Task details: Given these entries, repeat exactly the lines starting with the one that has "23 ИЮНЯ 2015, 16:36" and going on through the one that has "được đặt ra cấp", both included, but none of the pictures.

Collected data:
Content starts

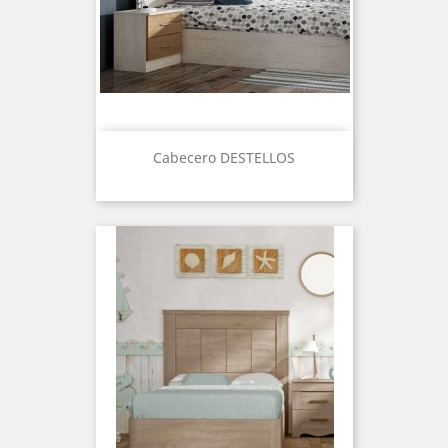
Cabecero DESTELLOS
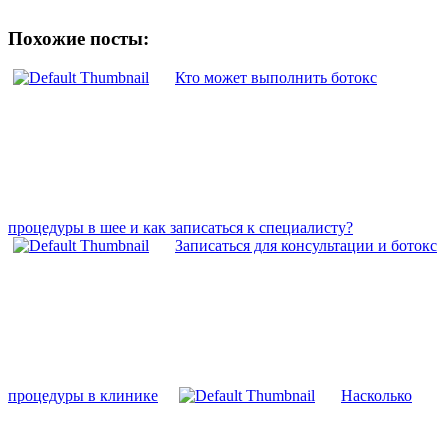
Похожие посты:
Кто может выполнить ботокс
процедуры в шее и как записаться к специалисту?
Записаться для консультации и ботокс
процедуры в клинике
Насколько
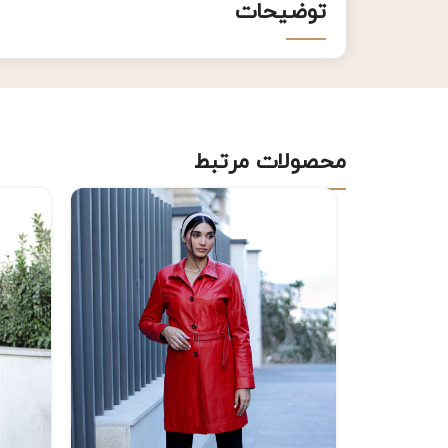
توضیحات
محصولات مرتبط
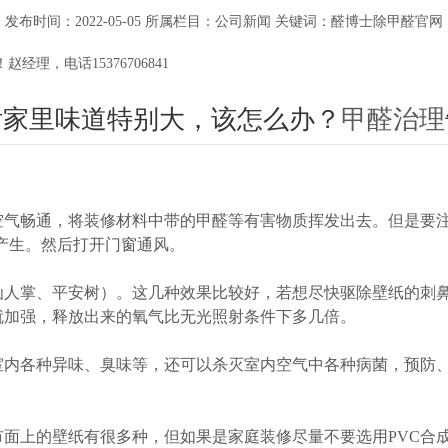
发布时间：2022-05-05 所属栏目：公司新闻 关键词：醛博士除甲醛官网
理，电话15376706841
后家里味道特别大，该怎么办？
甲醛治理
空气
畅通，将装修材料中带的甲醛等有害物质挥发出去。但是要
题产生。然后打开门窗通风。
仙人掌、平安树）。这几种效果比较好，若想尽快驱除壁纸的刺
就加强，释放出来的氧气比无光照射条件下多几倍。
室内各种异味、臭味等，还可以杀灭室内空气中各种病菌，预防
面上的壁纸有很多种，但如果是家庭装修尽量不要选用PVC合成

Content ends
Content starts

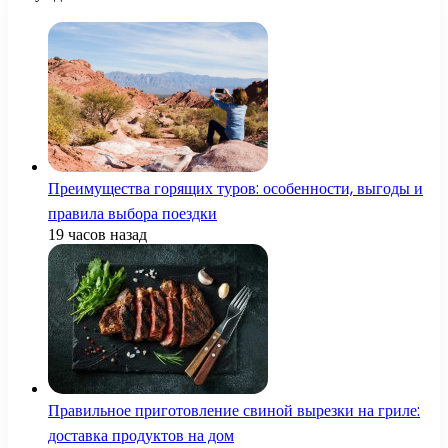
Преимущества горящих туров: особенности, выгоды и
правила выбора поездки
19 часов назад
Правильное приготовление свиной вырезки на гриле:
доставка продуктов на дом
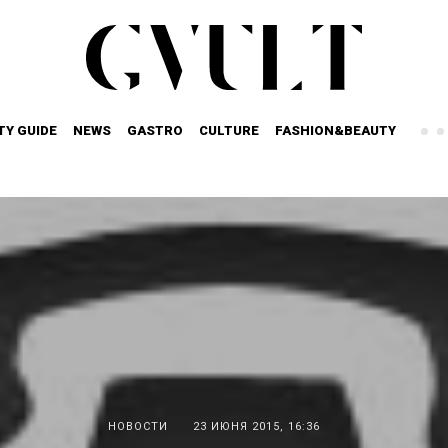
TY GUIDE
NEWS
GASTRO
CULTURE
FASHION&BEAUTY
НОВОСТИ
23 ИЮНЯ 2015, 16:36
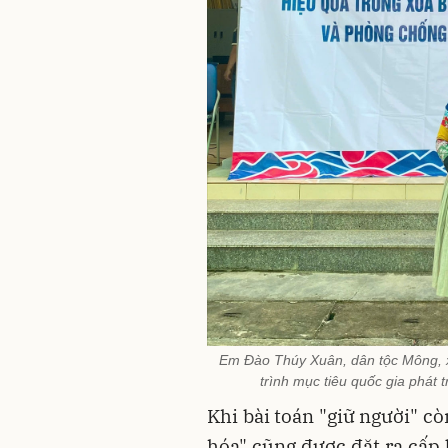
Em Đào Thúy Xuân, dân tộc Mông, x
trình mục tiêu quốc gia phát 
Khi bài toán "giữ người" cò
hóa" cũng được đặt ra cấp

Content ends
Content starts

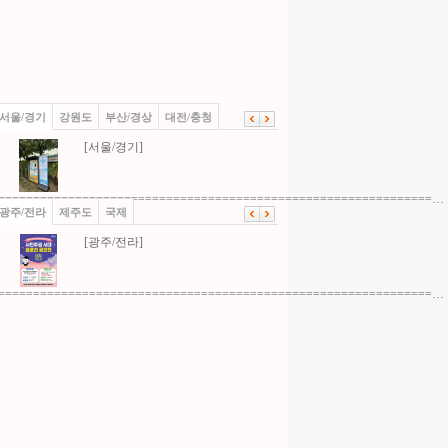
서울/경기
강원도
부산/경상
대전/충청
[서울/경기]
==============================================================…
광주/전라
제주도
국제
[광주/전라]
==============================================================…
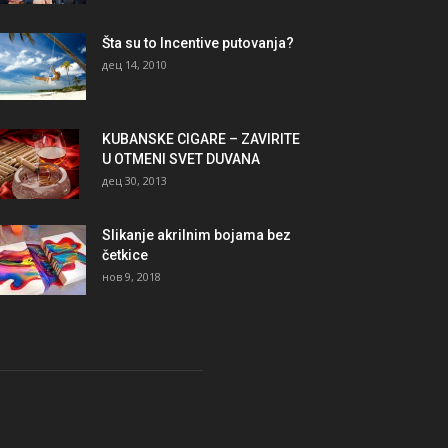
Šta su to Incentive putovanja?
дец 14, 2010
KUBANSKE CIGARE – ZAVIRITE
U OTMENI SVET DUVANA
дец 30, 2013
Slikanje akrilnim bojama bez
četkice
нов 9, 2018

Content ends

Output of the exercise:
23 ИЮНЯ 2015, 16:36
Em Đào Thúy Xuân, dân tộc Mông, x
trình mục tiêu quốc gia phát 
Khi bài toán "giữ người" cò
hóa" cũng được đặt ra cấp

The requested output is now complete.